Decreto Salud Pública encarece comida SDE: ¿Los Mina paga más?
Se armó el avispero en SDE: ¿Comerse un pica pollo o una empanada será un lujo en Los Mina a partir de este Abril 2026? Esa es la pregunta que ronda en cada esquina, en cada colmado y en cada puestecito de fritura que alimenta el día a día de nuestro barrio.
La vaina es que, según se supo de buena fuente, el Ministerio de Salud Pública soltó un Decreto (el 15-2026) que está poniendo a temblar a los pequeños comerciantes. Dicen que es pa' mejorar la higiene y la calidad, pero la gente del barrio ya le ve la segunda intención: encarecer la vida y sacar del medio a los más chiquitos.
Este decreto pide de todo: desde neveras especiales con termostatos digitales que cuestan un ojo de la cara, hasta extractores de grasa de última generación y cursos obligatorios con certificaciones que no son nada baratas. En la Carretera Mella, en Sabana Larga y en la Av. Venezuela, los colmados y puestos de fritura están en grito.
Imagínense el ambiente en SDE. El calor de abril pega como un puño, los motores de los conchos y las motos suenan sin parar, y en cada esquina de Ensanche Ozama o Villa Mella, el olor a fritura te jala, te invita a resolver el hambre. Esa es la vida del barrio, el sabor dominicano que nos identifica, pero ahora, la incertidumbre se siente más que el humo del carbón.
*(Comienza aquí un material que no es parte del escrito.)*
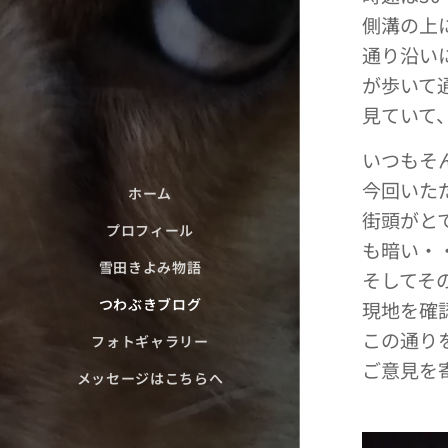
側溝の上
通り沿い
が歩いて
見ていて
いつもそ
今回いた
ホーム
街頭がと
プロフィール
も暗い・
雪田きよみ物語
そしてそ
つわぶきブログ
現地を確
この通り
フォトギャラリー
ご意見を
メッセージはこちらへ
Para la gente de Invivienda y Charles de Gaulle, esto es un golpe bajo directo al bolsillo. Las madres que compran el desayuno o la cena rápida pa' los muchachos antes de ir a la escuela o de la calle, ahora tienen que hacer números y estirar los pocos pesos que tienen. El presupuesto familiar ya estaba apretao por la inflación que golpea SDE, y ahora con esto, la cosa se pone color de hormiga. Es un impacto directo en la economía de cada hogar.
"¿De dónde voy a sacar yo esa plata pa' comprar esos equipos y pagar esos cursos?", nos dijo doña Ana, que tiene su puesto de empanadas en Los Trinitarios hace veinte años, con la voz quebrada. "Esto es pa' que los pequeños cierren y solo los grandes puedan vender. Nos quieren dejar sin nada", comentó un vecino de Sabana Perdida, mientras esperaba su moro de guandules con pollo. Los residentes dicen que si la comida sube, menos gente va a comprar, y al final, todos perdemos.
A nivel nacional, este tipo de medidas siempre genera debate. Mientras el gobierno habla de modernización, salud pública y estándares internacionales, los economistas de barrio y la gente de a pie ven cómo se achica la economía informal. Esa misma economía que es el motor de muchos sectores en RD, la que da sustento a miles de familias que no tienen un empleo formal. Se supone que SDE despega, pero parece que despega para unos pocos.
La comunidad no se quedará con los brazos cruzados. Se espera que los vendedores y dueños de pequeños negocios se organicen para protestar y buscar un diálogo con las autoridades. El Farol al Día seguirá de cerca este avispero que amenaza con cambiar la forma en que comemos en SDE. Manténganse conectados, SDE. Que la comida no se nos ponga inalcanzable. Es hora de que las autoridades escuchen la voz del barrio. El bolsillo de Los Mina y de todo Santo Domingo Este no aguanta otro golpe.